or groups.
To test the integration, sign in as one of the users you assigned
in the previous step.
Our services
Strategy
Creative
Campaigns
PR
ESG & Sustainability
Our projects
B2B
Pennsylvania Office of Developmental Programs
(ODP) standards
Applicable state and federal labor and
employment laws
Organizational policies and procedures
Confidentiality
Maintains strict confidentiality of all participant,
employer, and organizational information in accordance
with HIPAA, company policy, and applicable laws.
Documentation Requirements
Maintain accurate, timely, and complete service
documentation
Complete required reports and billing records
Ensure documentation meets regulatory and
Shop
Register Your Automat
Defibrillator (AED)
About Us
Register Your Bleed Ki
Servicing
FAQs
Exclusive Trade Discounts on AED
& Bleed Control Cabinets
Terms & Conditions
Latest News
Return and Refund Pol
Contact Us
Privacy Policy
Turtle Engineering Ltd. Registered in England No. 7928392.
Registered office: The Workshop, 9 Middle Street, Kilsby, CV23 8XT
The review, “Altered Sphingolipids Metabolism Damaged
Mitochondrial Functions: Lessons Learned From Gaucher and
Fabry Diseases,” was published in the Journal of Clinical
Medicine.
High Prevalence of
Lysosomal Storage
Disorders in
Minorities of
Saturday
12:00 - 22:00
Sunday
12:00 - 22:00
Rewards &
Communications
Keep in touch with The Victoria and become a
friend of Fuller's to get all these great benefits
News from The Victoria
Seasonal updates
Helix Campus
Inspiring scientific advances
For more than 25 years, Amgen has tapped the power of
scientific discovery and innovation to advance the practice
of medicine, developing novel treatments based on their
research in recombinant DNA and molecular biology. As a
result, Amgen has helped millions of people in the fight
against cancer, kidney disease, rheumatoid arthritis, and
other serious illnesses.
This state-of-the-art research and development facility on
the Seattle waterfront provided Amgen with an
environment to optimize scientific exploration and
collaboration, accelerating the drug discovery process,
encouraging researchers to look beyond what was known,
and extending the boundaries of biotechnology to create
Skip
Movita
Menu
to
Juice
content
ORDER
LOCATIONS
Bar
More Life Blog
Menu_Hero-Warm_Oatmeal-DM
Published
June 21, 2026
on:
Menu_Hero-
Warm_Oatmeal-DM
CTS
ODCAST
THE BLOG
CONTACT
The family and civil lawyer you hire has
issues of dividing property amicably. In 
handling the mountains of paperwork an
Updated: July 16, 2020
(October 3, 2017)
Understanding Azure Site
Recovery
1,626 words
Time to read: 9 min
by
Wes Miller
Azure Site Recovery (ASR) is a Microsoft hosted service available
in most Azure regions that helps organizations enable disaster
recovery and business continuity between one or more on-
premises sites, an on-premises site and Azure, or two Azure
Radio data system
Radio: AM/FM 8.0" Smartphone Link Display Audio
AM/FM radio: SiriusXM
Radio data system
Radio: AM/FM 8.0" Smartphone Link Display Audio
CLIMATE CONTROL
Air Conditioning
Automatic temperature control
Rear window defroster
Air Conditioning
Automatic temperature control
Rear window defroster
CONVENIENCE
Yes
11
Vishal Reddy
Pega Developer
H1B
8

▶ **Work task**: Review the preceding data and report every line that includes the string "discovery".

▶ **Response to the exercise**:
scientific discovery and innovation to advance the practice
collaboration, accelerating the drug discovery process,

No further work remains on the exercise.